ValueError: Integer column has NA values in column 10
I am working with an incomplete CSV dataset! Some of my integer columns have NA values. I was wondering what would be the best way to deal with that. Is there some way to tell load_dataset
about it? I was thinking of making those values -1, or null.
This is my code so far
features = Features({ #'': Value(dtype='int32'),
'ts': Value(dtype='double'), #time
'uid': Value(dtype='string'), #string
'id.orig_h': Value(dtype='string'), #addr
'id.orig_p': Value(dtype='int64'), #port
'id.resp_h': Value(dtype='string'), #addr
'id.resp_p': Value(dtype='int64'), #port
'proto': Value(dtype='string'),#ClassLabel(names=['unknown_transport', 'tcp', 'udp', 'icmp']), #enum
'service': Value(dtype='string'), #string
'duration': Value(dtype='double'), #interval TODO: time interval
'orig_bytes': Value(dtype='int64'), #count
'resp_bytes': Value(dtype='int64'), #count
'conn_state': Value(dtype='string'), #string
'local_orig': Value(dtype='string'), #bool
'local_resp': Value(dtype='string')}) #bool
# Some columns removed from this example for "simplicity"

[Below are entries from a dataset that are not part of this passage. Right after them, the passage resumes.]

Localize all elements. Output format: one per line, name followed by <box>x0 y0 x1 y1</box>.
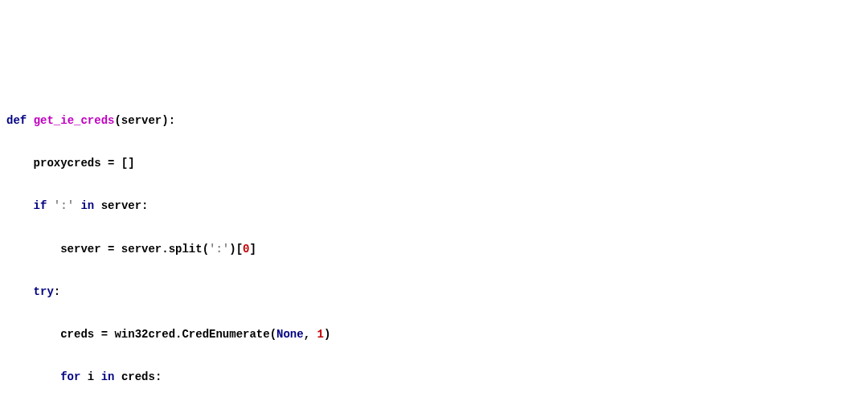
code-line: try: <box>6 281 862 303</box>
indent <box>6 370 60 383</box>
code-text: server = server.split( <box>60 243 209 256</box>
string-literal: ':' <box>209 243 229 256</box>
code-line: if ':' in server: <box>6 195 862 217</box>
code-text: proxycreds = [] <box>34 157 135 170</box>
paren-close: ): <box>162 114 175 127</box>
code-text: ) <box>324 328 330 341</box>
space <box>114 370 121 383</box>
space <box>47 199 53 212</box>
indent <box>6 285 34 298</box>
code-text: i <box>88 370 94 383</box>
code-line: server = server.split(':')[0] <box>6 239 862 260</box>
code-text: ] <box>250 243 256 256</box>
string-literal: ':' <box>54 199 74 212</box>
indent <box>6 157 34 170</box>
colon: : <box>54 285 60 298</box>
code-block: def get_ie_creds(server): proxycreds = [… <box>6 88 862 405</box>
keyword-try: try <box>34 285 54 298</box>
code-line: creds = win32cred.CredEnumerate(None, 1) <box>6 324 862 346</box>
function-name: get_ie_creds <box>34 114 115 127</box>
code-line: proxycreds = [] <box>6 153 862 174</box>
code-text: )[ <box>229 243 243 256</box>
indent <box>6 243 60 256</box>
code-text: server: <box>101 199 149 212</box>
code-text: creds = win32cred.CredEnumerate( <box>60 328 276 341</box>
number-literal: 0 <box>243 243 249 256</box>
param: server <box>121 114 162 127</box>
number-literal: 1 <box>317 328 323 341</box>
keyword-in: in <box>80 199 94 212</box>
space <box>80 370 87 383</box>
code-text: creds: <box>121 370 162 383</box>
indent <box>6 199 34 212</box>
paren-open: ( <box>114 114 121 127</box>
code-text: , <box>304 328 317 341</box>
keyword-if: if <box>34 199 47 212</box>
builtin-none: None <box>276 328 304 341</box>
keyword-in: in <box>101 370 115 383</box>
code-line: def get_ie_creds(server): <box>6 110 862 132</box>
code-line: for i in creds: <box>6 366 862 388</box>
indent <box>6 328 60 341</box>
space <box>94 199 100 212</box>
keyword-for: for <box>60 370 80 383</box>
space <box>94 370 100 383</box>
keyword-def: def <box>6 114 27 127</box>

exclude_column_names = ['ts','uid','id.orig_h', 'id.resp_h', 'local_orig', 'local_resp']
reduced_iot_path = "MYPATH/iot23_combined_new.csv"
reduced_iot_dataset = load_dataset("csv", data_files=reduced_iot_path,
na_values=['-'], features=features).remove_columns(exclude_column_names)
I am working with network traffic data. orig_bytes
can be null sometimes as some network traffic won’t track that. If i make orig_byes
a double, the data set loads, but the null values are now all 0, when 0 and null mean different things. Is there anyway I could tell load_dataset to honor this difference?